Yesterday I was excited to go to the gym but once I got there I wasn’t exactly feeling it. I did a 30 minute class and then did about 45 minutes of weights on my own and decided that this was good enough for me for the night. Tonight is personal training and class so I know it’s going to be a killer one so I let last night be slightly easy.

So yes, tonight I am back at the gym again. So clearly I am going thru all the appropriate motions of exercise despite feeling very busy otherwise. All of my free time is consumed between decorating, shopping, wrapping presents, trying to keep my head above water. You get it. Of course I love this time of year and wouldn’t want it any different. I am sure I will be back to my old self post Christmas. For now I am just doing my thing, staying on top of it. But the food choices were less than stellar the entire weekend and even the past 2 days I’ve struggled a little with volume. I just am constantly hungry beyond belief. Crazy hungry.

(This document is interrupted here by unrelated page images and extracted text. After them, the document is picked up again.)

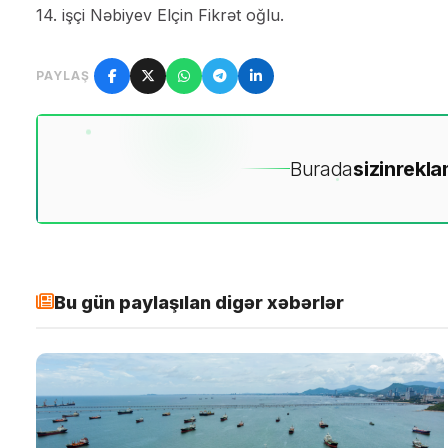
14. işçi Nəbiyev Elçin Fikrət oğlu.
PAYLAŞ
Burada
sizin
rekla
Bu gün paylaşılan digər xəbərlər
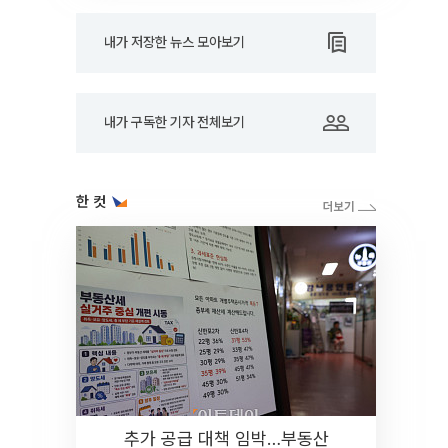
내가 저장한 뉴스 모아보기
내가 구독한 기자 전체보기
한 컷
추가 공급 대책 임박…부동산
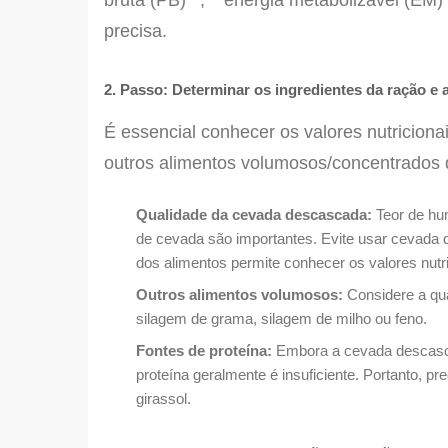
bruta (PB)**, **energia metabolizável (EM)
precisa.
2. Passo: Determinar os ingredientes da ração e a
É essencial conhecer os valores nutricion
outros alimentos volumosos/concentrados q
Qualidade da cevada descascada:
Teor de hu
de cevada são importantes. Evite usar cevada 
dos alimentos permite conhecer os valores nutr
Outros alimentos volumosos:
Considere a qua
silagem de grama, silagem de milho ou feno.
Fontes de proteína:
Embora a cevada descasca
proteína geralmente é insuficiente. Portanto, pr
girassol.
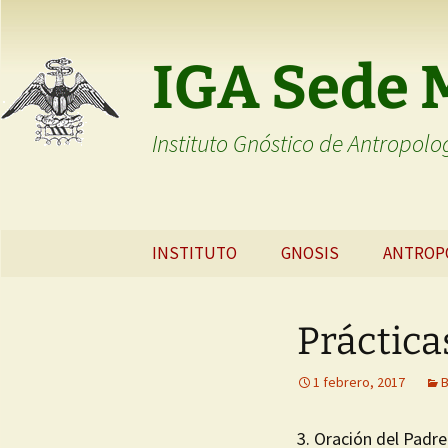
Saltar
al
IGA Sede 
contenido
Instituto Gnóstico de Antropolo
INSTITUTO
GNOSIS
ANTROP
EL INSTITUTO
LA GNOSIS
ANTROP
GNÓSTI
Práctica
FUNDADORES
PSICOLOGÍA
GNÓSTICA
EL ORIG
HOMBRE
1 febrero, 2017
B
TEMAS DE ESTUDIO
3. Oración del Padre 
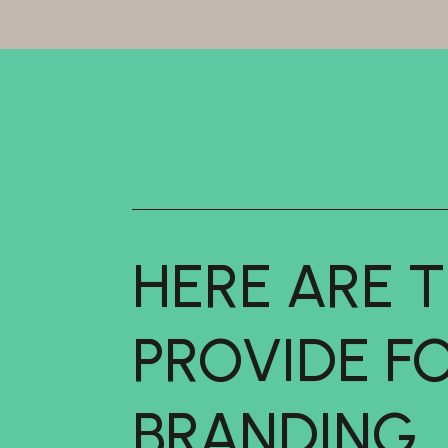
HERE ARE T
PROVIDE F
BRANDING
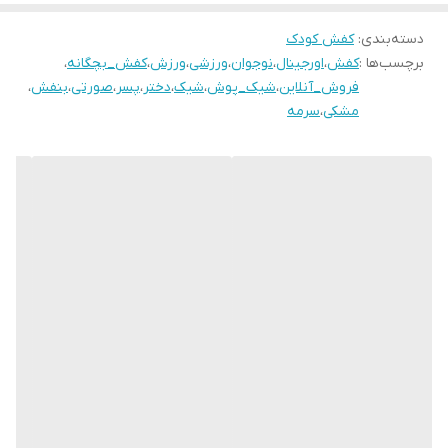
۲۷مناسب پای ۱۷ سانــــت
۲۸مناسب پای ۱۷.۵ سانت
دسته‌بندی
:
کفش کودک
برچسب‌ها :
کفش
،
اورجینال
،
نوجوان
،
ورزشی
،
ورزش
،
کفش_بچگانه
،
۲۹ مناسب پای ۱۸سانــــت
فروش_آنلاین
،
شیک_پوش
،
شیک
،
دختر
،
پسر
،
صورتی
،
بنفش
،
۳۰ مناسب پای ۱۸.۵ سانت
مشکی
،
سرمه
۳۱مناسب پای ۱۹ سانــــت
۳۲ مناسب پای ۲۰ سانـت
۳۳ مناسب پای ۲۰.۵ سانت
۳۴ مناسب پای ۲۱ سانــت
۳۵ مناسب پای ۲۱.۵ سانت
۳۶ مناسب پای ۲۲ سانــت
۳۷ مناسب پای ۲۲.۵ سانت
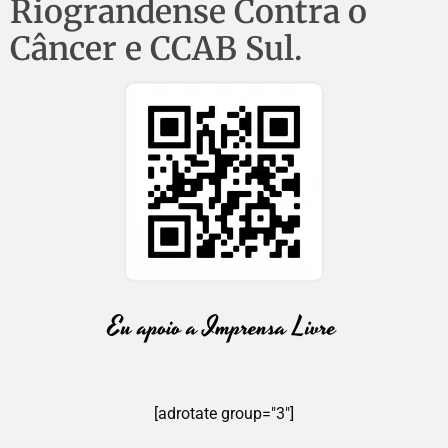
Riograndense Contra o
Câncer e CCAB Sul.
[adrotate group="3"]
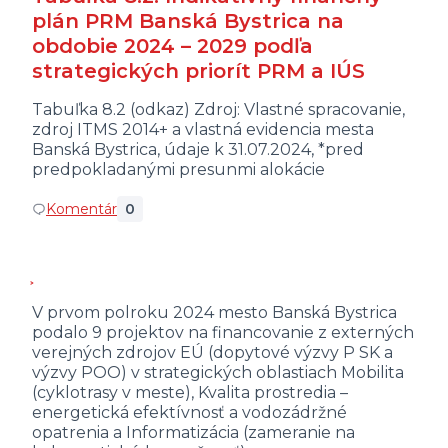
plán PRM Banská Bystrica na
obdobie 2024 – 2029 podľa
strategických priorít PRM a IÚS
Tabuľka 8.2 (odkaz) Zdroj: Vlastné spracovanie,
zdroj ITMS 2014+ a vlastná evidencia mesta
Banská Bystrica, údaje k 31.07.2024, *pred
predpokladanými presunmi alokácie
Komentár
0
V prvom polroku 2024 mesto Banská Bystrica
podalo 9 projektov na financovanie z externých
verejných zdrojov EÚ (dopytové výzvy P SK a
výzvy POO) v strategických oblastiach Mobilita
(cyklotrasy v meste), Kvalita prostredia –
energetická efektívnosť a vodozádržné
opatrenia a Informatizácia (zameranie na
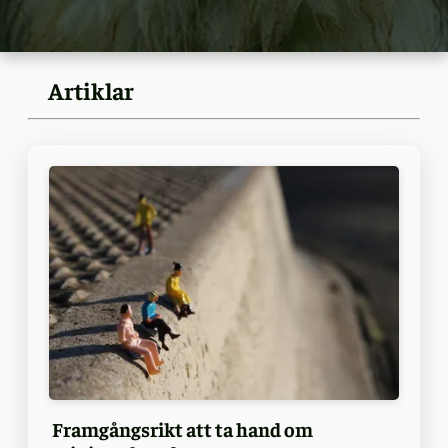
Artiklar
Framgångsrikt att ta hand om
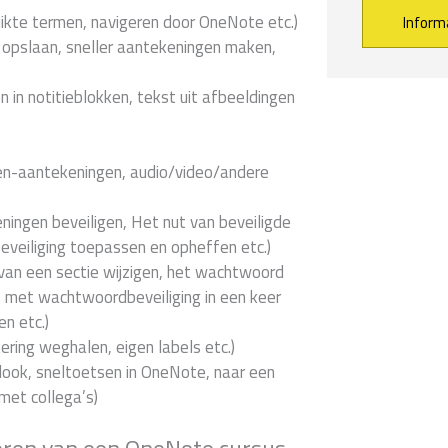
uikte termen, navigeren door OneNote etc.)
opslaan, sneller aantekeningen maken,
Alternative:
in notitieblokken, tekst uit afbeeldingen
pen-aantekeningen, audio/video/andere
ingen beveiligen, Het nut van beveiligde
veiliging toepassen en opheffen etc.)
an een sectie wijzigen, het wachtwoord
es met wachtwoordbeveiliging in een keer
n etc.)
ering weghalen, eigen labels etc.)
ok, sneltoetsen in OneNote, naar een
met collega’s)
eren van een OneNote cursus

I can’t seem to shovel enough food down my pie hole. Normally this is okay with me as long as it’s good foods I am eating but the past days it’s literally been a pie hole. I ate a lot of pie. And crackers and other random things that are not exactly nutritionally sound. However, I am not mad at myself. I forgive me and I move on.

Today is a new day and I am learning that even a few bad days are not life altering for me. I won’t gain weight and I get right back to it. Plus I kind of work out a whole hell of a lot in the grand scheme of things so I am sure I am fine. I did have a few moments in the past couple days where my mind was feeling bad about my food consumption and told my brain to think I was fat and gaining weight. I am not. Just funny to note that when I eat badly my brain wants to think that physically I am getting chunky. There is no difference in my body. It’s just the tricks our mind plays to fuck with us.

But overall I am doing well and I am happy and looking forward to my most wonderful time of the year. Christmas music 24/7… feeling the holiday cheer.